Silas, Bobby – “Prayer Messengers” 16″ Wide Jar
Bobby Silas is an exceptional potter creating revival Siktayki pottery using similar clay and firing techniques to those pieces created between 1100 and 1600. Are you familiar with Sikyatki? In Hopi, Sikyátki means “Yellow House” and it is known for its distinctive style of pottery. The vessels were large and painted with a wide variety of designs. It was this pottery which was excavated beginning in 1895 which inspired Nampeyo of Hano to create her own stylized versions. Bobby has been making his own coil built pieces from clay local to Hopi and painted with natural clay slips and bee-weed/mustard plant for the black. Interestingly, he has taken the time to seek out the local lignite coal which the Siktayki potters used to fire their pottery. It burns hot and gives the pieces a distinctive coloration and it is also a very high firing, which makes them very hard. In terms of designs, Bobby says that he seeks out both older pieces and looks at older designs for inspiration.
This large jar is a classic Sikyatki shape with the very wide shoulder and slightly turned out rim. This large jar is amazingly thin walled and painted with a variety of designs. Bobby says of this piece,
“The bird is carrying prayer feathers and going through to the spirit world to deliver the prayer. Extending down from the rim are ‘natsi’. Different Hopi religious societies stick them outside the kiva to show that the members and kiva are fasting. The birds are the prayer messengers.”

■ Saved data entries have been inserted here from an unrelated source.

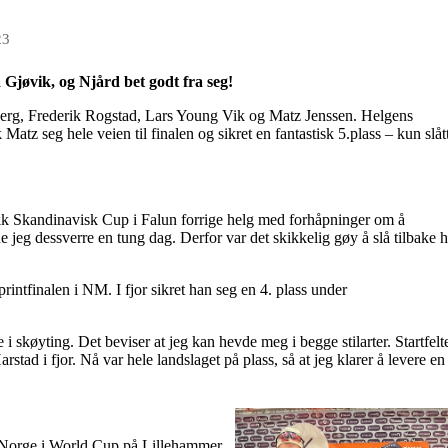
23
 Gjøvik, og Njård bet godt fra seg!
olberg, Frederik Rogstad, Lars Young Vik og Matz Jenssen. Helgens
atz seg hele veien til finalen og sikret en fantastisk 5.plass – kun slåt
ikk Skandinavisk Cup i Falun forrige helg med forhåpninger om å
jeg dessverre en tung dag. Derfor var det skikkelig gøy å slå tilbake h
sprintfinalen i NM. I fjor sikret han seg en 4. plass under
e i skøyting. Det beviser at jeg kan hevde meg i begge stilarter. Startfelt
stad i fjor. Nå var hele landslaget på plass, så at jeg klarer å levere en
re Norge i World Cup på Lillehammer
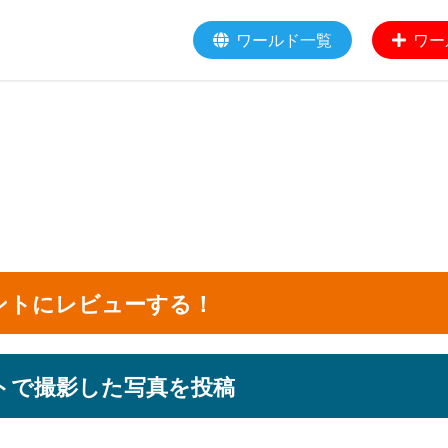
ワールド一覧
ワー
ントにレビューする！
トで撮影した写真を投稿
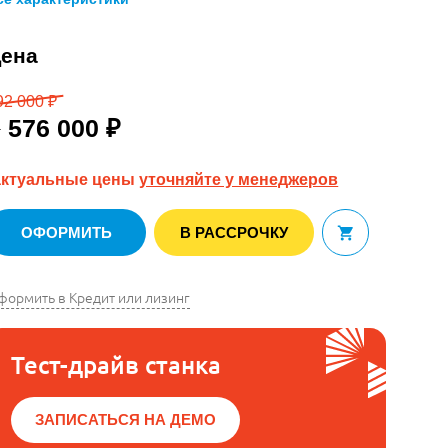
ена
92 000 ₽
576 000 ₽
т
актуальные цены
уточняйте у менеджеров
ОФОРМИТЬ
В РАССРОЧКУ
В корзину
формить в Кредит или лизинг
Тест-драйв станка
ЗАПИСАТЬСЯ НА ДЕМО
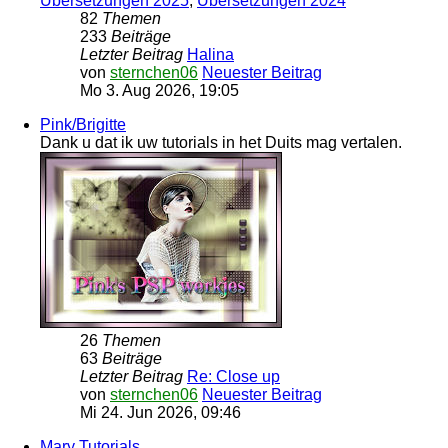
Übersetzungen 2025
,
Übersetzungen 2024
82
Themen
233
Beiträge
Letzter Beitrag
Halina
von
sternchen06
Neuester Beitrag
Mo 3. Aug 2026, 19:05
Pink/Brigitte
Dank u dat ik uw tutorials in het Duits mag vertalen.
26
Themen
63
Beiträge
Letzter Beitrag
Re: Close up
von
sternchen06
Neuester Beitrag
Mi 24. Jun 2026, 09:46
Mary Tutorials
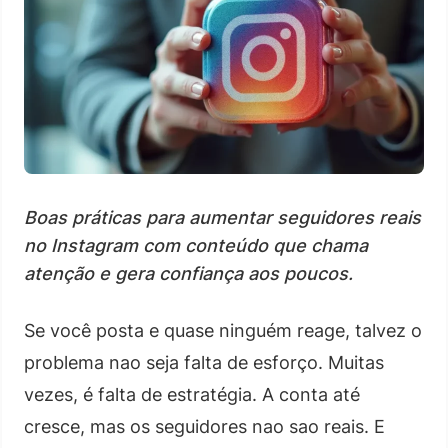
Boas práticas para aumentar seguidores reais
no Instagram com conteúdo que chama
atenção e gera confiança aos poucos.
Se você posta e quase ninguém reage, talvez o
problema nao seja falta de esforço. Muitas
vezes, é falta de estratégia. A conta até
cresce, mas os seguidores nao sao reais. E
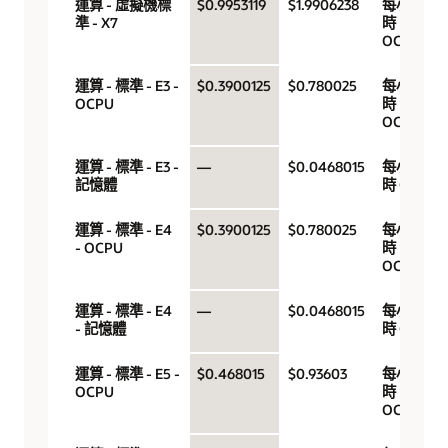
運算 - 虛擬機標
$0.9953119
$1.9906238
每小
準 - X7
時
OCPU
運算 - 標準 - E3 -
$0.3900125
$0.780025
每小
OCPU
時
OCPU
運算 - 標準 - E3 -
—
$0.0468015
每小
記憶體
時 GB
運算 - 標準 - E4
$0.3900125
$0.780025
每小
- OCPU
時
OCPU
運算 - 標準 - E4
—
$0.0468015
每小
- 記憶體
時 GB
運算 - 標準 - E5 -
$0.468015
$0.93603
每小
OCPU
時
OCPU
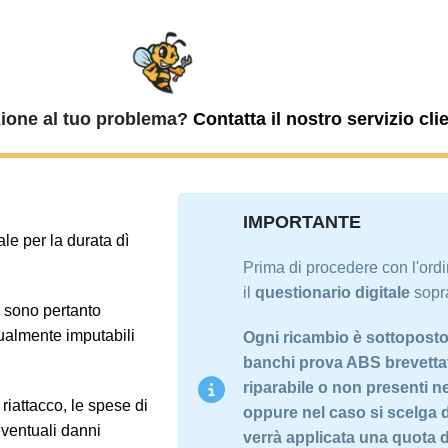
zione al tuo problema?
Contatta il nostro servizio clie
IMPORTANTE
ale per la durata dì
Prima di procedere con l'ord
il
questionario digitale
sopra
e sono pertanto
tualmente imputabili
Ogni ricambio è sottoposto a
banchi prova ABS brevettati
riparabile o non presenti n
riattacco, le spese di
oppure nel caso si scelga 
eventuali danni
verrà applicata una quota di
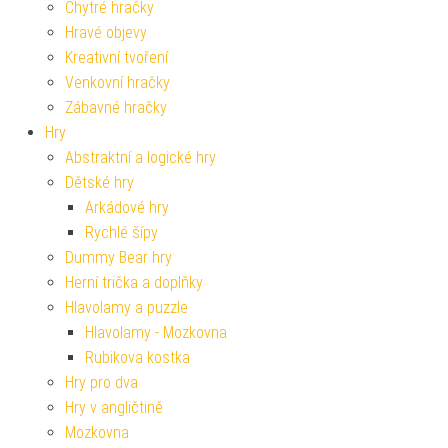
Chytré hračky
Hravé objevy
Kreativní tvoření
Venkovní hračky
Zábavné hračky
Hry
Abstraktní a logické hry
Dětské hry
Arkádové hry
Rychlé šípy
Dummy Bear hry
Herní trička a doplňky
Hlavolamy a puzzle
Hlavolamy - Mozkovna
Rubikova kostka
Hry pro dva
Hry v angličtině
Mozkovna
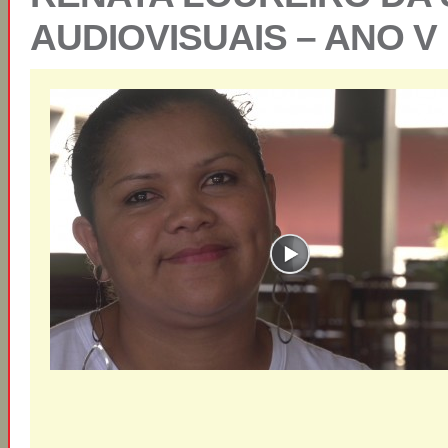
AUDIOVISUAIS – ANO V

The various colors are all derived from natural clay slips. The painting on his pottery is interesting as if you look closely it has a more “painterly” appearance as he is using the older red clay seen on Hopi-Tewa pottery before the 1930’s. The jar itself has off-white coloration from the firing and there are blushes across the surface. Because of the use of lignite coal, the blushes are different in coloration from the classic manure firings. If you are like me, I have to stop and adjust my view to understand the variation in firing techniques and how they impact the color of the clay. The jar is signed on the bottom with a coyote track (Coyote Clan) and his name. It’s exciting to see an artist delve into the past for inspiration and take the time to seek out the historic methods of firing. Bobby has recently won awards at the Museum of Northern Arizona for his pottery and we look forward to seeing how his pottery evolves over time!